(Extracted page text data)
◆ ◆ ◆ ◆

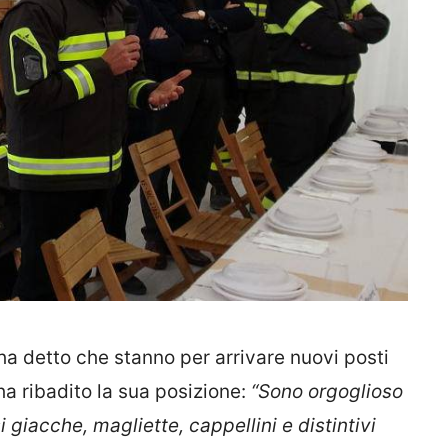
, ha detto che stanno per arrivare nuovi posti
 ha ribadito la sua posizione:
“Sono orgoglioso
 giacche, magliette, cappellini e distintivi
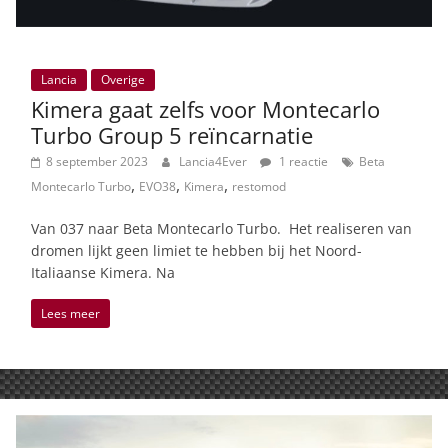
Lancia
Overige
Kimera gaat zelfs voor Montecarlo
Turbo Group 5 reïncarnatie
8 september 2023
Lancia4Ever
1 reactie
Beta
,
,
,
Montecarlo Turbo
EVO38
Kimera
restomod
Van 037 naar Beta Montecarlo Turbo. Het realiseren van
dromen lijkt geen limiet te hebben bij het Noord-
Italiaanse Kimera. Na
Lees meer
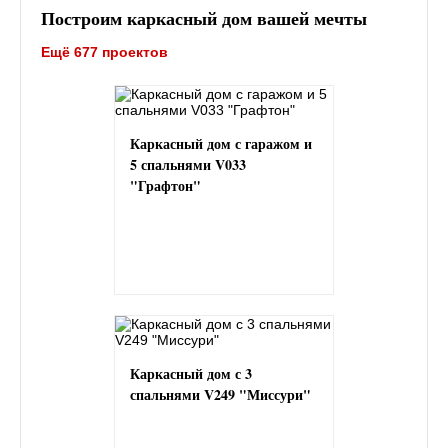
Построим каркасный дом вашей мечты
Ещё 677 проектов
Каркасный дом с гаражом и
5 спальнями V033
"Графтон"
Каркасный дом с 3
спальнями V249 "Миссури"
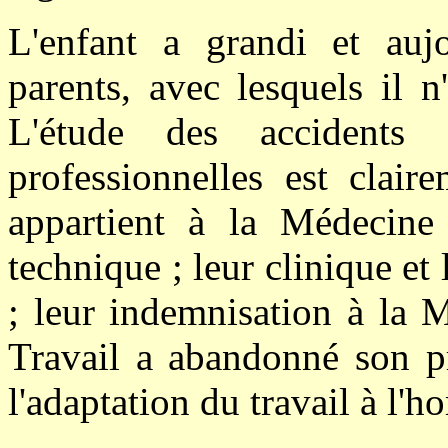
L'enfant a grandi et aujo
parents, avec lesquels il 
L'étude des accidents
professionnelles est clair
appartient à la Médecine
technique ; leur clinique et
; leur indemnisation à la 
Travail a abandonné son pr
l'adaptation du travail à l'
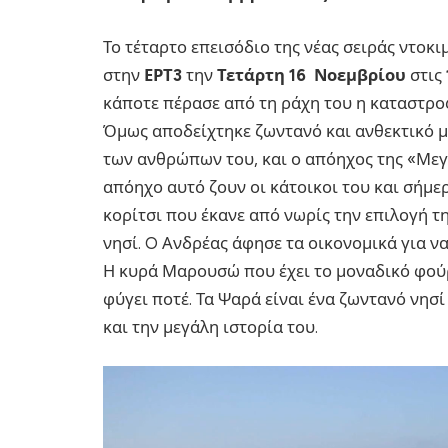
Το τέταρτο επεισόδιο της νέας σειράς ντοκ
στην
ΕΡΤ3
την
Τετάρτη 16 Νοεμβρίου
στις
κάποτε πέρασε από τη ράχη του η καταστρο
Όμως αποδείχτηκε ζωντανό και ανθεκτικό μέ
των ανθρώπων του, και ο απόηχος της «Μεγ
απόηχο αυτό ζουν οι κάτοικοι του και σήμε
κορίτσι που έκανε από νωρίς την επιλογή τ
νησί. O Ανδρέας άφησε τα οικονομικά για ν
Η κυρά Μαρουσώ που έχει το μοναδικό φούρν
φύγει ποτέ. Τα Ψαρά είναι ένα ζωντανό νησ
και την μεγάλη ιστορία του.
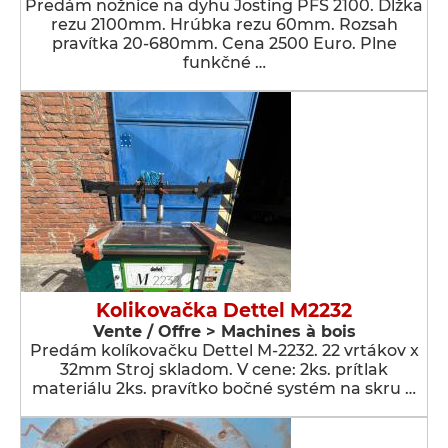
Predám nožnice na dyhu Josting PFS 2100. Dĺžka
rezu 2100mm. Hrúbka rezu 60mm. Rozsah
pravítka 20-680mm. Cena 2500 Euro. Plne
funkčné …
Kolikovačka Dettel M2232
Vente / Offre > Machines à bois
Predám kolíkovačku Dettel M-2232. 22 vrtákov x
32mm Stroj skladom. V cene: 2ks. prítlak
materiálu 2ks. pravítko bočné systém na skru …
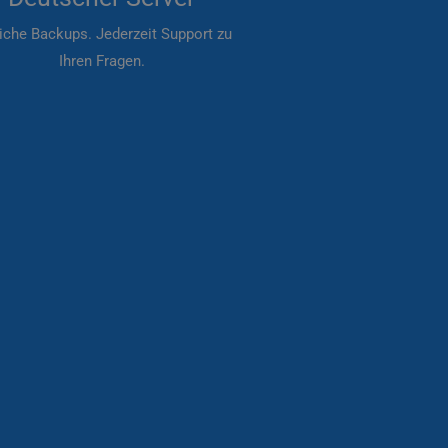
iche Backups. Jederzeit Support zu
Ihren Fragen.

◆ ◆ ◆ ◆

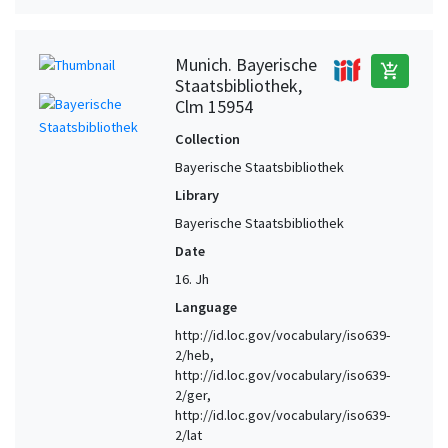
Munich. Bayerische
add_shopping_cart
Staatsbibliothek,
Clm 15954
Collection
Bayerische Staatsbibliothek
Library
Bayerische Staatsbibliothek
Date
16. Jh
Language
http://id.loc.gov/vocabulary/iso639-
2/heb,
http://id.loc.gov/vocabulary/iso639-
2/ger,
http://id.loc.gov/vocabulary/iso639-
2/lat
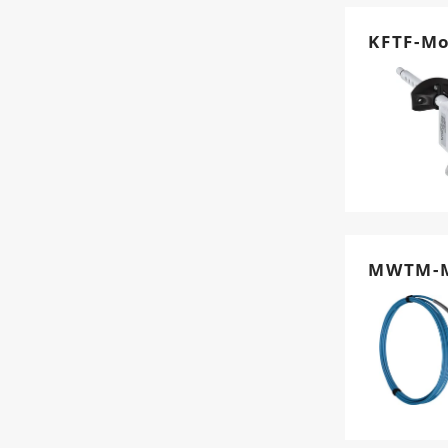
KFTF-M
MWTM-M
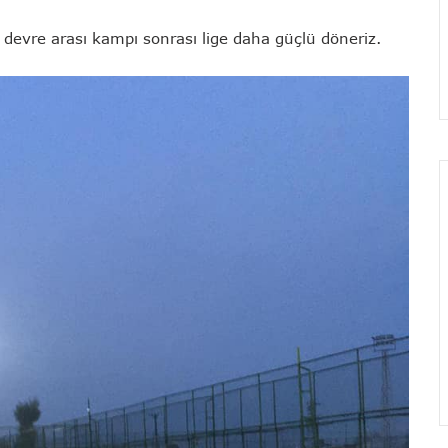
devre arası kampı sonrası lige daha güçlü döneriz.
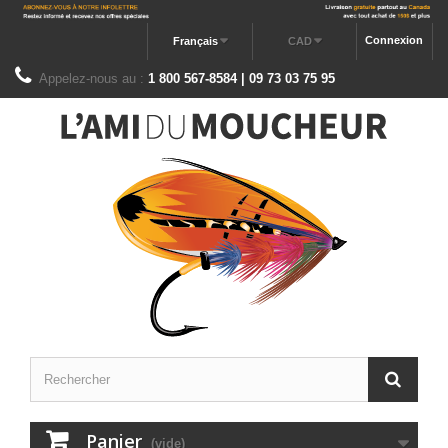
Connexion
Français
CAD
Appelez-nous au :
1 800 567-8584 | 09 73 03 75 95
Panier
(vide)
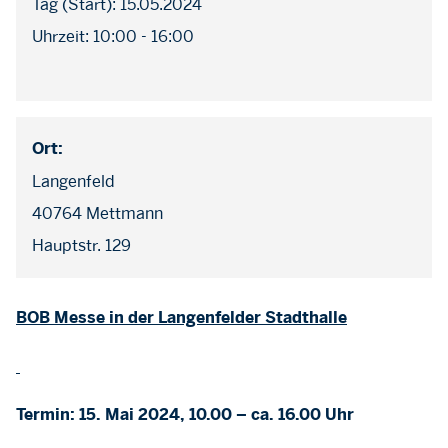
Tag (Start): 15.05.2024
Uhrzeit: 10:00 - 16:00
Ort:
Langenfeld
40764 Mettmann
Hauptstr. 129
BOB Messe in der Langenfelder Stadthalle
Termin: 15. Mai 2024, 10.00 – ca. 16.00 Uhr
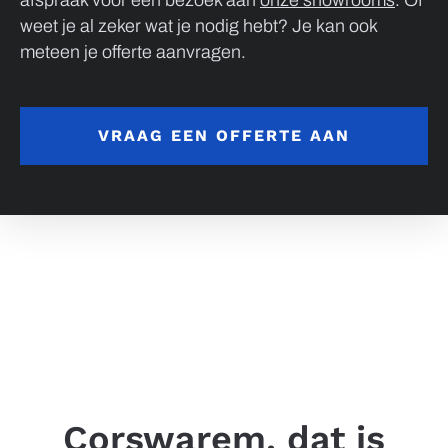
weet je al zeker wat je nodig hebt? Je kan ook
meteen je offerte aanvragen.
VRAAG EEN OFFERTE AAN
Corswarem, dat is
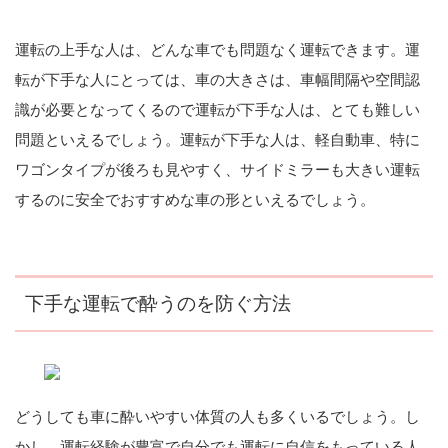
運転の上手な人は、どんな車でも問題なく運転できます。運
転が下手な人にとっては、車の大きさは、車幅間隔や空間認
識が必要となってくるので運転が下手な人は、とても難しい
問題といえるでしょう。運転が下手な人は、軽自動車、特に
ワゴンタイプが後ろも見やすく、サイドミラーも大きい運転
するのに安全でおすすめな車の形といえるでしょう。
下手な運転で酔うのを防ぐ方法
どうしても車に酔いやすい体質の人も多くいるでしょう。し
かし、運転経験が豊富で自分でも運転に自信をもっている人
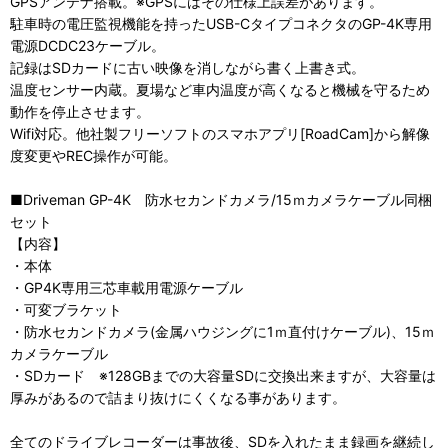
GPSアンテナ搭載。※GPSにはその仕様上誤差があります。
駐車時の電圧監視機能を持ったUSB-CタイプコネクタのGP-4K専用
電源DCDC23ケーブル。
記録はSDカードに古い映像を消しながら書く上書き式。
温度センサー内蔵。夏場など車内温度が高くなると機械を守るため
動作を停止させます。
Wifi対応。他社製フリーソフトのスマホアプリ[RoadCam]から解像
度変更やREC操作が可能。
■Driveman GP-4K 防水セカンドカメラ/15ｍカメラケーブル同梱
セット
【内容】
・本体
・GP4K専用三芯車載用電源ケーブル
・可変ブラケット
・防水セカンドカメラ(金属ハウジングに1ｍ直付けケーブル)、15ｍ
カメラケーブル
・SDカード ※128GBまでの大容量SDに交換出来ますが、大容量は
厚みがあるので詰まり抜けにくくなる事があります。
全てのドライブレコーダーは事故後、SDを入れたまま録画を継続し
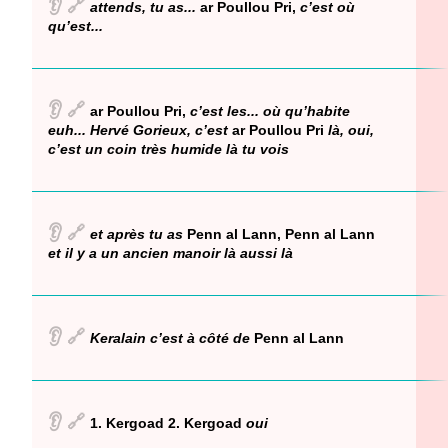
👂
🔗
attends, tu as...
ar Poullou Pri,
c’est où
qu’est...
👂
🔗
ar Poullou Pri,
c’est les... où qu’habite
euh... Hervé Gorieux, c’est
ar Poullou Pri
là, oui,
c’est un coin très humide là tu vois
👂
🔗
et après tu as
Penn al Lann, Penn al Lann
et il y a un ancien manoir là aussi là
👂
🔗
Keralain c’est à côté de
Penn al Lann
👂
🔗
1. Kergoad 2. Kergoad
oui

◆ ◆ ◆ ◆

**Assignment:** From the entries above, copy every line where the word "Predám" shows up.

**Response area:**
Predám nožnice na dyhu Josting PFS 2100. Dĺžka
Predám kolíkovačku Dettel M-2232. 22 vrtákov x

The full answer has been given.